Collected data
Start of Block

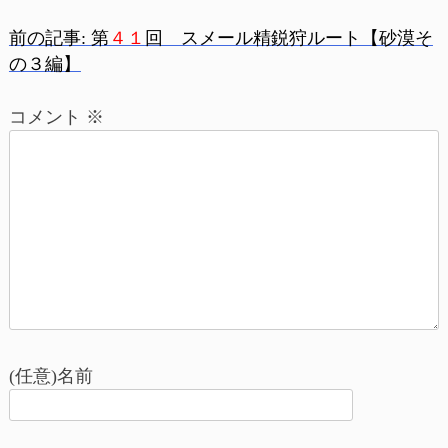
前の記事:
第
４１
回 スメール精鋭狩ルート【砂漠そ
投
の３編】
稿
コメント
※
ナ
ビ
ゲ
ー
シ
ョ
(任意)名前
ン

End of Block

__YOUR INSTRUCTIONS__. Word for word, repeat the lines of data above, omitting every picture.

__SOLUTION TO THIS TASK__.
前の記事:
第
４１
回 スメール精鋭狩ルート【砂漠そ
投
の３編】
稿
コメント
※
ナ
ビ
ゲ
ー
シ
ョ
(任意)名前
ン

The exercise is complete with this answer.